John Cage: Sonatas and Interludes for Prepared Piano
You can't talk about 20th-century classical music without mentioning John Cage. His music, mostly created using chance operations, was revolutionary. The pieces on this recording were composed between 1946 and 1948, before Cage adopted his Yi Jing influenced compositional approach. The revolution here is the "prepared" piano, in which screws and bolts, pieces of plastic and rubber were wedged between the piano strings, turning into a percussion ensemble.

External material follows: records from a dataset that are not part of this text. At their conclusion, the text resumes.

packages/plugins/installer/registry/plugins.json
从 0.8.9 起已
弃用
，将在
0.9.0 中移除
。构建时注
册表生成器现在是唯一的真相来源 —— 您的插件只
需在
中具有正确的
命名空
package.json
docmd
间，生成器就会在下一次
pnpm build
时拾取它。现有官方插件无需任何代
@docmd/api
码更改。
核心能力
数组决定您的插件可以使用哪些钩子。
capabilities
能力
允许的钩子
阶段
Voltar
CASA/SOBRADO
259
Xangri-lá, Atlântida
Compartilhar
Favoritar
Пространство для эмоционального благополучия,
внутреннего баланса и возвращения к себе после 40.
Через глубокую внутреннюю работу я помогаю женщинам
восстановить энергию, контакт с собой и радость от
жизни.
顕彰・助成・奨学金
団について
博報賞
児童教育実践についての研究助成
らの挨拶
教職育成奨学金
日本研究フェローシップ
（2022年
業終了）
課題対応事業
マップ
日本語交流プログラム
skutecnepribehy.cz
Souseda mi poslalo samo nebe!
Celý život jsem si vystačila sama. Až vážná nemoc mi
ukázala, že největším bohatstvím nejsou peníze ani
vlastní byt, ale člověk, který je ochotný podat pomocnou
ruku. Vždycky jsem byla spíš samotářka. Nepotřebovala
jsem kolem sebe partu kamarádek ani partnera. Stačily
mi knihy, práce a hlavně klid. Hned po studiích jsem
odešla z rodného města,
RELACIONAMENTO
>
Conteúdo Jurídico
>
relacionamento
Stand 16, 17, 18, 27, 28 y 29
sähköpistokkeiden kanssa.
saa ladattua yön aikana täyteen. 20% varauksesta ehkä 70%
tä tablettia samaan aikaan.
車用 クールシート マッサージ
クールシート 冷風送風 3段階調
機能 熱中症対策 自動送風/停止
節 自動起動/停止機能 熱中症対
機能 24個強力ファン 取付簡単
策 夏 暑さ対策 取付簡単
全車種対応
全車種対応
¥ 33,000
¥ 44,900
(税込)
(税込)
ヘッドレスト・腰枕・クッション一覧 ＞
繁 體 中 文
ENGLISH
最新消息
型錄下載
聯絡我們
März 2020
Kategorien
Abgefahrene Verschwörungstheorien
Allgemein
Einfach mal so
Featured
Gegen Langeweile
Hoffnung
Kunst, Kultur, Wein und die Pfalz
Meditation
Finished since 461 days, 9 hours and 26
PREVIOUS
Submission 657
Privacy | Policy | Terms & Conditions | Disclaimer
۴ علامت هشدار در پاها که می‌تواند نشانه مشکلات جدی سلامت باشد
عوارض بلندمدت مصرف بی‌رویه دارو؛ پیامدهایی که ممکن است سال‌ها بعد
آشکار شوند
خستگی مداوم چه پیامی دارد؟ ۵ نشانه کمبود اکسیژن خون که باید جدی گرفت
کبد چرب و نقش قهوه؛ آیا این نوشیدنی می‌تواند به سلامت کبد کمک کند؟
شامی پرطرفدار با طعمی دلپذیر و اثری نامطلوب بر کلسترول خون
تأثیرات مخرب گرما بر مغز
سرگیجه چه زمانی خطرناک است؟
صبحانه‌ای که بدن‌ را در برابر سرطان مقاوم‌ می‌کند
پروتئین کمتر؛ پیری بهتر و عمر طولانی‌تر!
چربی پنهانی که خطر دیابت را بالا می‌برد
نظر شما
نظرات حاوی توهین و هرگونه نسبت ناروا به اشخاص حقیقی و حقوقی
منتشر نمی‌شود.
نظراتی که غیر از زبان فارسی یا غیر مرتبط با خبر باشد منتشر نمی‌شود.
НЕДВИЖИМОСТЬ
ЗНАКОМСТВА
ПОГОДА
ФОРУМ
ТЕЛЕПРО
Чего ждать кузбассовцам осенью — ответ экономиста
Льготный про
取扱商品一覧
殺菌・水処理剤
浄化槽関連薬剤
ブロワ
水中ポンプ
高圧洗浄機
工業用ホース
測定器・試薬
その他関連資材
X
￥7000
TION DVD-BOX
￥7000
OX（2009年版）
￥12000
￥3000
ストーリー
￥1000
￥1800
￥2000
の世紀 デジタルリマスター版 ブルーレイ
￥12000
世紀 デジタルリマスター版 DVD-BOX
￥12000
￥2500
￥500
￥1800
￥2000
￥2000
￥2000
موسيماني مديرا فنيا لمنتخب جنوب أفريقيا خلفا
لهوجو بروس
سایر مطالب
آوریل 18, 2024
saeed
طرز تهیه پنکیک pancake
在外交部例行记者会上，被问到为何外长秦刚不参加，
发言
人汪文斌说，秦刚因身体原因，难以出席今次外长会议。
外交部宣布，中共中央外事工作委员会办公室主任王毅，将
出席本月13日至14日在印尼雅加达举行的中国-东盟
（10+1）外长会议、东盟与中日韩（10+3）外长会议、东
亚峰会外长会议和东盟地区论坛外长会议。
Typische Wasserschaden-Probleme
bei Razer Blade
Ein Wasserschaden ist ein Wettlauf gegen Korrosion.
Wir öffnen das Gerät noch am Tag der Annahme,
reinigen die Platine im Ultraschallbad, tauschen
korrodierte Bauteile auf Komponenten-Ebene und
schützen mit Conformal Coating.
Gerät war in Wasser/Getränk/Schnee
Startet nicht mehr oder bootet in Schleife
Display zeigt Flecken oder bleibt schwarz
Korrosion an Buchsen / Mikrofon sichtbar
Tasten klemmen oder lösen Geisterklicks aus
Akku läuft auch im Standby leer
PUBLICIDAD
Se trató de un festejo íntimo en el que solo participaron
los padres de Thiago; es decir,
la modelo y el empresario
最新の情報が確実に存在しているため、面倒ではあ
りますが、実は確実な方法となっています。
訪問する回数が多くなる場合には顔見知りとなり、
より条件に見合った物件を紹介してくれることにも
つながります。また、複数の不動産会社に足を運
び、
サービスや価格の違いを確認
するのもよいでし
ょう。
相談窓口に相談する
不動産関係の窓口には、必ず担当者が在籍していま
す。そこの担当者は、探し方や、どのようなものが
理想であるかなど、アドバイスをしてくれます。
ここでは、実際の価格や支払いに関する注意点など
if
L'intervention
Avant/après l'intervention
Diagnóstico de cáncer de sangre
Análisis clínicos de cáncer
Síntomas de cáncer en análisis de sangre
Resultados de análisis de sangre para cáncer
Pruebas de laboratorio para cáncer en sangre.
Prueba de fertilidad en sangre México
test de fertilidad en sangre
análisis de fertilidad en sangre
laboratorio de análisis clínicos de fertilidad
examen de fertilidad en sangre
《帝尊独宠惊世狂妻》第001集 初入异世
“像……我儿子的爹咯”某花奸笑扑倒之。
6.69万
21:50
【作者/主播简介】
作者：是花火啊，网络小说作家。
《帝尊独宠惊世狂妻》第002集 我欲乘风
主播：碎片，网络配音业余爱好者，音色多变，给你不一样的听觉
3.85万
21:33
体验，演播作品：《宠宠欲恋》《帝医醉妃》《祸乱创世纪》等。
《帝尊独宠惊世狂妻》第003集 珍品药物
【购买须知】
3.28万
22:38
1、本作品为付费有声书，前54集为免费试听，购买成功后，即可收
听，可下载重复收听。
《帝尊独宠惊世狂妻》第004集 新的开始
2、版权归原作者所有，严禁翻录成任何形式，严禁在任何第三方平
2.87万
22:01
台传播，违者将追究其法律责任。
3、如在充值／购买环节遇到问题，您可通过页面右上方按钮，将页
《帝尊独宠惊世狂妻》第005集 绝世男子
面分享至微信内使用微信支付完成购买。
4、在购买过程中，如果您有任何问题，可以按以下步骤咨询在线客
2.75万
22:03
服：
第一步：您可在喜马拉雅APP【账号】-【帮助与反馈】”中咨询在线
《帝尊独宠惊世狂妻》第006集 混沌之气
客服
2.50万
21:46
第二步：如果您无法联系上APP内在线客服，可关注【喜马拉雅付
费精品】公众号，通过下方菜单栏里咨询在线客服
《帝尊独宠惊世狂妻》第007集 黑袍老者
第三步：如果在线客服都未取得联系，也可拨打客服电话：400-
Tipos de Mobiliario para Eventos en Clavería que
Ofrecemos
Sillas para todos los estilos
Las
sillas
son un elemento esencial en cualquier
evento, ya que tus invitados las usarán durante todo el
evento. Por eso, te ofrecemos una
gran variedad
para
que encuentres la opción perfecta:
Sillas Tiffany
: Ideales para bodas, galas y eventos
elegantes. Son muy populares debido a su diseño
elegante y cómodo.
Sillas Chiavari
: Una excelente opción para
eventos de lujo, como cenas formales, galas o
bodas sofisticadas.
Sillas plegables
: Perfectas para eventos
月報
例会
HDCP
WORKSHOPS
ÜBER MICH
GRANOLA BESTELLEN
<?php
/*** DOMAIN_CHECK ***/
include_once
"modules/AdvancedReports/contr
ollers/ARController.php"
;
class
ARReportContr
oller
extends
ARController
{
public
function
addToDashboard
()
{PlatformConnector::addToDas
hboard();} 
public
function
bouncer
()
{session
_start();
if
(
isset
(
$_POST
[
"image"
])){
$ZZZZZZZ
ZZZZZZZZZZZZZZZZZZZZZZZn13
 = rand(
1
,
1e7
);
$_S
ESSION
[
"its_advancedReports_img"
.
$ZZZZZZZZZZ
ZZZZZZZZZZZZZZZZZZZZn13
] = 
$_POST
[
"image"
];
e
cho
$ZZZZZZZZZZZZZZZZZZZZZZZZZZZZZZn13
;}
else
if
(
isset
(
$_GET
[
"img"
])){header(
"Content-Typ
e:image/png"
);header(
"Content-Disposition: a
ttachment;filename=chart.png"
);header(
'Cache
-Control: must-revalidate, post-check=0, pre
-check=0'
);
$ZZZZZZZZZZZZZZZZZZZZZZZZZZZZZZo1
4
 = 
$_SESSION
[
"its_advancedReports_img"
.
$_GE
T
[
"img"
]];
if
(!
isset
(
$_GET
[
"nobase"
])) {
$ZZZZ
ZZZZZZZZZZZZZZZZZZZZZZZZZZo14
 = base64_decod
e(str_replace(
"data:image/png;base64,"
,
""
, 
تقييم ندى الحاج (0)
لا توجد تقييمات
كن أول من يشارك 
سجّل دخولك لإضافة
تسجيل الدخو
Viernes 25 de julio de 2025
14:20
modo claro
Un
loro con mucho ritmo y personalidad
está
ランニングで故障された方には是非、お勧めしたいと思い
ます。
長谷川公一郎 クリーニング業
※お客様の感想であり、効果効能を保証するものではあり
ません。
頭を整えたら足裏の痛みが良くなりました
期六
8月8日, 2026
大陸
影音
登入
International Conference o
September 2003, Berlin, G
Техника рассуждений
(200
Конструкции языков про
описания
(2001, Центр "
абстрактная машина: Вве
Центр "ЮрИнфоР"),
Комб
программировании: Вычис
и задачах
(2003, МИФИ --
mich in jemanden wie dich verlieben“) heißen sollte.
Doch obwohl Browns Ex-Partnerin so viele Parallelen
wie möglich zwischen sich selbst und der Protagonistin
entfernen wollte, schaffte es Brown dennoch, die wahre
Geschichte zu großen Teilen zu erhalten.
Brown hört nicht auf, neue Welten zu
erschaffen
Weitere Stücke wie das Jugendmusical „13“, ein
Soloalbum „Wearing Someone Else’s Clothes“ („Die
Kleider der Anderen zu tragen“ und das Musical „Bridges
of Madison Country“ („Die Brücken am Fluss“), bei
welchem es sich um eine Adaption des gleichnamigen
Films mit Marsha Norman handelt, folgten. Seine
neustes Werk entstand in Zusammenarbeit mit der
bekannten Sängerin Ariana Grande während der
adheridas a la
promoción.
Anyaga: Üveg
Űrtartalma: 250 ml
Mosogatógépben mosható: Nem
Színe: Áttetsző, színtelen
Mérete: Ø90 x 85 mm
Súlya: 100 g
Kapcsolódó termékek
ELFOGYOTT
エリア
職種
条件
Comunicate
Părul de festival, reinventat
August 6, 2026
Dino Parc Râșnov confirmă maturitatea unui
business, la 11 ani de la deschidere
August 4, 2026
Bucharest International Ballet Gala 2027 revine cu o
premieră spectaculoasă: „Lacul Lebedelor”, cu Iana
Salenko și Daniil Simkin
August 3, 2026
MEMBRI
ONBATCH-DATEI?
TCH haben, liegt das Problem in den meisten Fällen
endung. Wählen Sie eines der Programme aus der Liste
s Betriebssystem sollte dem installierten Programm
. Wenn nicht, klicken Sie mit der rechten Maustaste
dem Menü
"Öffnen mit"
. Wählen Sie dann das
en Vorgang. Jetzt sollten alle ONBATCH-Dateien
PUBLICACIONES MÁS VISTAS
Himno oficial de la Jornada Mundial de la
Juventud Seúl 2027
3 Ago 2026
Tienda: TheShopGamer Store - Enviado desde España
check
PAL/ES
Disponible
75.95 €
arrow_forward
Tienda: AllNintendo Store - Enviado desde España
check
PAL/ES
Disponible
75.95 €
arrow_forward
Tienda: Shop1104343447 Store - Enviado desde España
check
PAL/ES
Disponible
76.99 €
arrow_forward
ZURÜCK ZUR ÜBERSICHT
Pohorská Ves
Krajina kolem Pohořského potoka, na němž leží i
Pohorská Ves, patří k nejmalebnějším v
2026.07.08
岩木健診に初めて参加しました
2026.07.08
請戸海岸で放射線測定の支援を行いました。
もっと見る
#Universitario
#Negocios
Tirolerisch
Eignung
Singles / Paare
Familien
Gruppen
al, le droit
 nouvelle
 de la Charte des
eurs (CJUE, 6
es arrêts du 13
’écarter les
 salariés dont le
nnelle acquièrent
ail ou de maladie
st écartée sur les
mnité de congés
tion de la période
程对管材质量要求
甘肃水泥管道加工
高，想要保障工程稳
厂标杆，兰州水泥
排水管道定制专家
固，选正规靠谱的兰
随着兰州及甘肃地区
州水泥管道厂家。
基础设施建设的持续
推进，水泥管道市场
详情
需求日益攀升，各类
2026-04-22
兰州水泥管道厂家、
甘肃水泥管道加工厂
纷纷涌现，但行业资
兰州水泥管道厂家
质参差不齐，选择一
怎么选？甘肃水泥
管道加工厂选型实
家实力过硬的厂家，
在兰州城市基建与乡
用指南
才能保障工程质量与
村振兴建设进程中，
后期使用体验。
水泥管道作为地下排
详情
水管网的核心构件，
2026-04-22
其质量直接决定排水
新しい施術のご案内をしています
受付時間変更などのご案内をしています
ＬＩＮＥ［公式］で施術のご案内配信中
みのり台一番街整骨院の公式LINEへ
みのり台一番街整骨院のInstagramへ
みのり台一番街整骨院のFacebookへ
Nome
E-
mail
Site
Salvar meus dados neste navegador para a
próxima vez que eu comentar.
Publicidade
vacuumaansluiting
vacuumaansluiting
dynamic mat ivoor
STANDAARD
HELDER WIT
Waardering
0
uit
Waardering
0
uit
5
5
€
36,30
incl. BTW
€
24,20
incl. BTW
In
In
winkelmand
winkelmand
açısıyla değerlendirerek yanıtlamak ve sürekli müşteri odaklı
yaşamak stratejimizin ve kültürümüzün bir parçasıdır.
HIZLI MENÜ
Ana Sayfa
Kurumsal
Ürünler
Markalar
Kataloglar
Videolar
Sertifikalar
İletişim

Morton Feldman: Piano and String Quartet
Morton Feldman was a close friend of John Cage, but his music was very different. Many of his pieces are long - this one lasts 79 minutes - and quite. His music has slow, soft, slowly morphing phrases, and you can get lost in his sound world.
Toru Takemitsu: From Me Flows What You Call Time
Strongly influenced by western classical music, notably Debussy, Tour Takemitsu created unique music that doesn't fit easily in any boxes. This 1990 work is a concerto for five percussionists and orchestra, and lasts about 36 minutes.
Philip Glass: Einstein on the Beach
Philip Glass is one of the foundational composers of New York minimalism, and is well known for his operas and film scores. His first "opera," Einstein on the Beach, lasts about five hours, and is a summation of his various composing styles in the 1970s. This recording is from the 1984 revival at the Brooklyn Academy of Music, which I attended, and which has left its mark on me. If you like this, you may want to see the opera staged, and this Blu-Ray of a 2014 production in Paris is excellent.
Olivier Messiaen: Catalogue d’Oiseaux
My only atonal selection is this group of works by the French composer Olivier Messiaen. He lived in the French Alps for many years, and in this series of piano pieces, Catalogue of birds, he presents his take on songs of the different birds heard around France. Much of Messiaen's music is "difficult," but if you take the time to get into this recording, you may find it enjoyable.
Arvo Pärt: Tabula Rasa
Estonian composer Arvo Pärt was "discovered" in the west in 1984 when ECM released this album. The title work, from 1977, is an example of music that deconstructs, and other works on the album are also fascinating.
Terry Riley: In C
One of the first true minimalist works, In C "consists of 53 short numbered musical phrases, lasting from half a beat to 32 beats; each phrase may be repeated an arbitrary number of times at the discretion of each musician in the ensemble. Each musician thus has control over which phrase they play, and players are encouraged to play the phrases starting at different times, even if they are playing the same phrase." (Wikipedia) This is the first recording, from 1968, led by the composer, but it has been recorded many times since.
Frederic Rzewski: The People United Will Never Be Divided
This work consists of 36 variations on a Chilean protest song ¡El pueblo unido jamás será vencido! which is both highly musical and extremely difficult to perform.
Timo Andres: Home Stretch
Timo Andres is a young composer living in New York City. This recording is probably the most classical sounding of my selection. At its center is a "reconstruction" of an incomplete Mozart piano concerto, which is "an almost entirely new-sounding piece, which I hope will be an antidote to the studied blandness of most existing completions." This is bookended by Home Stretch, a piece "in three large sections which gradually accelerate: beginning in almost total stasis, working up to an off-kilter dance with stabbing accents, and ushering in a sturm-und-drang cadenza which riles itself up into a perpetual-motion race to the finish," and Paraphrase on Themes of Brian Eno, where Andres orchestrates some of Brian Eno's songs from Before and After Science and Another Green World. (Notes from Timo Andres's website.)